What is the Phoenix
Simply put, Phoenix is a framework that allows you to operate HBase databases using SQL.
HBase is a NoSQL database. The shell client only supports simple operations and is prone to dizziness.
For example, the following graph returns all the data in a table:
Is it ugly? In addition, if complex HBase query is performed, only the native API of HBase can be used to write query programs, which is quite troublesome.
Using Phoenix, you can use SQL to query data efficiently, add secondary indexes to HBase, improve query performance, and other features.

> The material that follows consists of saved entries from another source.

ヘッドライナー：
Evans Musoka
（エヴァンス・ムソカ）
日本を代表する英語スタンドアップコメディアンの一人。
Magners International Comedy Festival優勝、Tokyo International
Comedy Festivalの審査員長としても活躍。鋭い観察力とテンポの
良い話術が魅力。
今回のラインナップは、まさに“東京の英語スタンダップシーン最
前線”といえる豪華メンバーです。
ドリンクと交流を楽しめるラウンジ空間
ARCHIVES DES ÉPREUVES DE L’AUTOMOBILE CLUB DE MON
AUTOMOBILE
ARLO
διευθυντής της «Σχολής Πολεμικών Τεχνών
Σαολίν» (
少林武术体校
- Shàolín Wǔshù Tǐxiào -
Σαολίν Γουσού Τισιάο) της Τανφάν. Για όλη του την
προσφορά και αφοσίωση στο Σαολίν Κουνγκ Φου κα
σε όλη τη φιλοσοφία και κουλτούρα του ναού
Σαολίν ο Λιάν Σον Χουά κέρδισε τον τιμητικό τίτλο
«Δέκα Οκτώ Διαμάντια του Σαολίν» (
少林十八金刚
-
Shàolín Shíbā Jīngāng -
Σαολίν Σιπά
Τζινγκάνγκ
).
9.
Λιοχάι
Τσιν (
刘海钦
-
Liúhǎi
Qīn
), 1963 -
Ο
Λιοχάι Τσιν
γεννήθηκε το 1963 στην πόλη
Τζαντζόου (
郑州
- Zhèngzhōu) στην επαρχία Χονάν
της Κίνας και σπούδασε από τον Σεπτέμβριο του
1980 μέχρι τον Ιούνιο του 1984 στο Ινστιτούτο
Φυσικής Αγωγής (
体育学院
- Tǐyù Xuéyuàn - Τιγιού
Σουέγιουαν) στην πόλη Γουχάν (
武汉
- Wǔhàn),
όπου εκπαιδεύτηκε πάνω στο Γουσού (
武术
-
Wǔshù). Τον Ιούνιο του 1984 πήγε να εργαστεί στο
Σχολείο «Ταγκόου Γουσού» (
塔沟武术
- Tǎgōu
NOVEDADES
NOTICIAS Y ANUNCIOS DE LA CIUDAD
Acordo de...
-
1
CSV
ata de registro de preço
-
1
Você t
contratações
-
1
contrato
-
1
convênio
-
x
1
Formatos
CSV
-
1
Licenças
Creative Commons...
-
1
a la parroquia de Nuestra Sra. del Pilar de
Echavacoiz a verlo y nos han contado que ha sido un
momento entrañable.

Phoenix supports writing JDBC code to operate HBase, which is more convenient than the native API.
Usage examples
Build table
CREATE TABLE IF NOT EXISTS us_population (
state CHAR(2) NOT NULL,
city VARCHAR NOT NULL,
population BIGINT
CONSTRAINT my_pk PRIMARY KEY (state, city));
Copy the code
See the table
0: jdbc:phoenix:localhost> ! tablesCopy the code
Go to HBase.
hbase(main):041:0> list
Copy the code
Result information:
TABLE
SYSTEM.CATALOG
SYSTEM.FUNCTION
SYSTEM.SEQUENCE
SYSTEM.STATS
US_POPULATION
...
Copy the code
The US_POPULATION table was successfully generated.
Add data
Create a new test data file us_population.csv with the following contents:
NY,New York,8143197
CA,Los Angeles,3844829
IL,Chicago,2842518
TX,Houston,2016582
PA,Philadelphia,1463281
AZ,Phoenix,1461575
TX,San Antonio,1256509
CA,San Diego,1255540
TX,Dallas,1213825
CA,San Jose,912332
Copy the code
Run the following command to import the data from the file into the database:
./psql.py localhost us_population.csv
Copy the code
Query table data:
0: jdbc:phoenix:localhost> select * from US_POPULATION;
Copy the code
The sample
Phoenix comes with a small example of web statistics. Run the following command to import it:
bin/psql.py localhost examples/WEB_STAT.sql examples/WEB_STAT.csv
Copy the code
The first implementation of the SQL table, and then import data file CSV.
Query table data:
0: jdbc:phoenix:localhost> select * from WEB_STAT;
Copy the code
The CORE and DB fields are CPU and database usage.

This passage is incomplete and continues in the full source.